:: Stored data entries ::
* * *

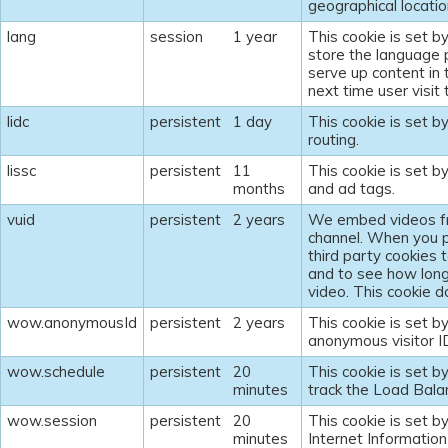
geographical locatio
lang
session
1 year
This cookie is set b
store the language 
serve up content in
next time user visit
lidc
persistent
1 day
This cookie is set b
routing.
lissc
persistent
11
This cookie is set b
months
and ad tags.
vuid
persistent
2 years
We embed videos fr
channel. When you p
third party cookies 
and to see how lon
video. This cookie do
wow.anonymousId
persistent
2 years
This cookie is set b
anonymous visitor I
wow.schedule
persistent
20
This cookie is set b
minutes
track the Load Bala
wow.session
persistent
20
This cookie is set by
minutes
Internet Information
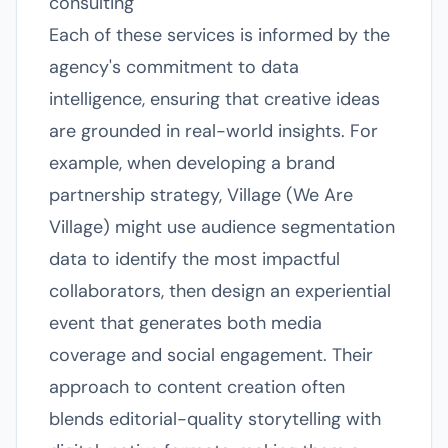
consulting
Each of these services is informed by the
agency's commitment to data
intelligence, ensuring that creative ideas
are grounded in real-world insights. For
example, when developing a brand
partnership strategy, Village (We Are
Village) might use audience segmentation
data to identify the most impactful
collaborators, then design an experiential
event that generates both media
coverage and social engagement. Their
approach to content creation often
blends editorial-quality storytelling with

* * *

:: WORK INSTRUCTION ::
Look over the records. Copy the lines that include the word "Village".

:: OUTPUT OF THE TASK ::
partnership strategy, Village (We Are
Village) might use audience segmentation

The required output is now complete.